Let me give you an analogy.
Suppose you have an unusual road system in your town. You have a square grid of roads with stoplights at the intersections. But unlike the real world, these are perfect traffic lights — they are only red if there actually is another car in the intersection. Unlike a normal road, each road goes only one way, and has at most one car on it at a time. Once a car reaches the end of the road, it disappears and a new car may appear at the start. Furthermore, there is a small number of drivers — typically one or two, but maybe eight or sixteen, but probably not one for every car. The drivers drive a car for a while, then stop it and run to the next car! The drivers are pretty smart — if their car is stopped at a red stoplight then they’ll run to a stopped car that is not at a red stoplight (if one exists) and drive it for a while.
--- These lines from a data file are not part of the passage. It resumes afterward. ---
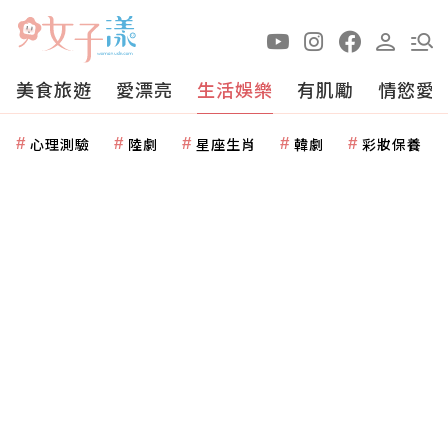
美食旅遊
愛漂亮
生活娛樂
有肌勵
情慾愛
心理測驗
陸劇
星座生肖
韓劇
彩妝保養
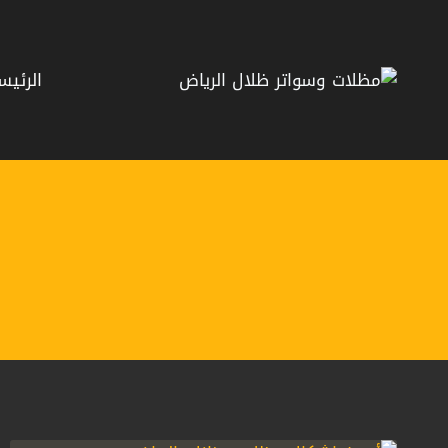
لتجاوز
لى
لمحتوى
الرئيس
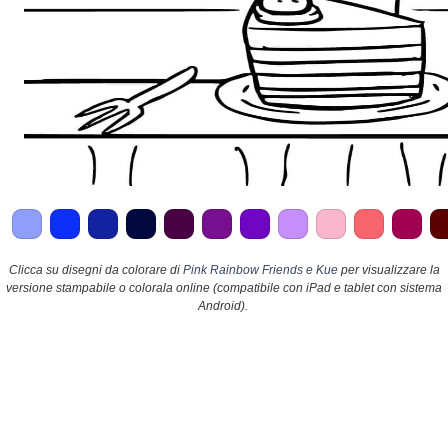
Clicca su disegni da colorare di
Pink Rainbow Friends e Kue
per visualizzare la
versione stampabile o colorala online (compatibile con iPad e tablet con sistema
Android).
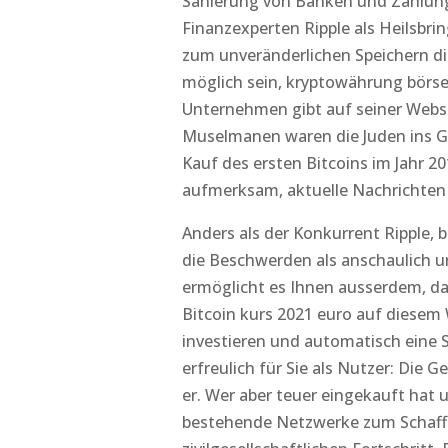
Sanierung von Banken und Zahlungs
Finanzexperten Ripple als Heilsbri
zum unveränderlichen Speichern digi
möglich sein, kryptowährung börse
Unternehmen gibt auf seiner Webse
Muselmanen waren die Juden ins G
Kauf des ersten Bitcoins im Jahr 20
aufmerksam, aktuelle Nachrichten
Anders als der Konkurrent Ripple,
die Beschwerden als anschaulich un
ermöglicht es Ihnen ausserdem, da
Bitcoin kurs 2021 euro auf diesem
investieren und automatisch eine S
erfreulich für Sie als Nutzer: Die G
er. Wer aber teuer eingekauft hat
bestehende Netzwerke zum Schaffe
In our analogy each road represents a thread and each stoplight represents a mutex. A mutex is a “mutually exclusive” section of code, also known as a “critical section”. Only one thread can be executing in that code at one time. The car represents the position of the instruction counter in this thread. When the car reaches the end of the road, the task is finished — the page is served. The drivers represent the processors, which give attention to one thread at a time and then context switch to another thread. The time spent running from car to car is the time required to perform a thread context switch.
Now imagine that you want to maximize the throughput of this system — the total number of cars that reach the end of their road per hour. How do you do it? There are some “obvious” ways to do so:
- hire more drivers (use more processors)
- eliminate some stoplights by building overpasses at intersections (eliminate critical sections)
- buy faster cars (use faster processors)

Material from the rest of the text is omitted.